━━━━━ Record excerpts ━━━━━

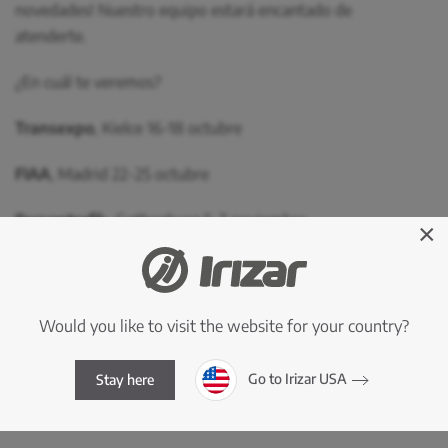
novedades! Nuestro equipo estará encantado de
atenderte.
¿En cuál te veremos?
Transexpo
, Kielce 16-18 octubre
FIAA
, Madrid 22-25 octubre
Persontrafik
, Gothenburg 5-7 noviembre
×
Euro Bus Expo
, Birmingham 12-14 noviembre
IBE Intermobility & Bus Expo
, Rimini 19-21 noviembre
Would you like to visit the website for your country?
Autocar Expo
, Lyon 3-6 diciembre
Go to Irizar USA
Stay here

━━━━━

:: Task brief ::
Output the records verbatim without pictures.

:: Task solution ::
novedades! Nuestro equipo estará encantado de
atenderte.
¿En cuál te veremos?
Transexpo
, Kielce 16-18 octubre
FIAA
, Madrid 22-25 octubre
Persontrafik
, Gothenburg 5-7 noviembre
×
Euro Bus Expo
, Birmingham 12-14 noviembre
IBE Intermobility & Bus Expo
, Rimini 19-21 noviembre
Would you like to visit the website for your country?
Autocar Expo
, Lyon 3-6 diciembre
Go to Irizar USA
Stay here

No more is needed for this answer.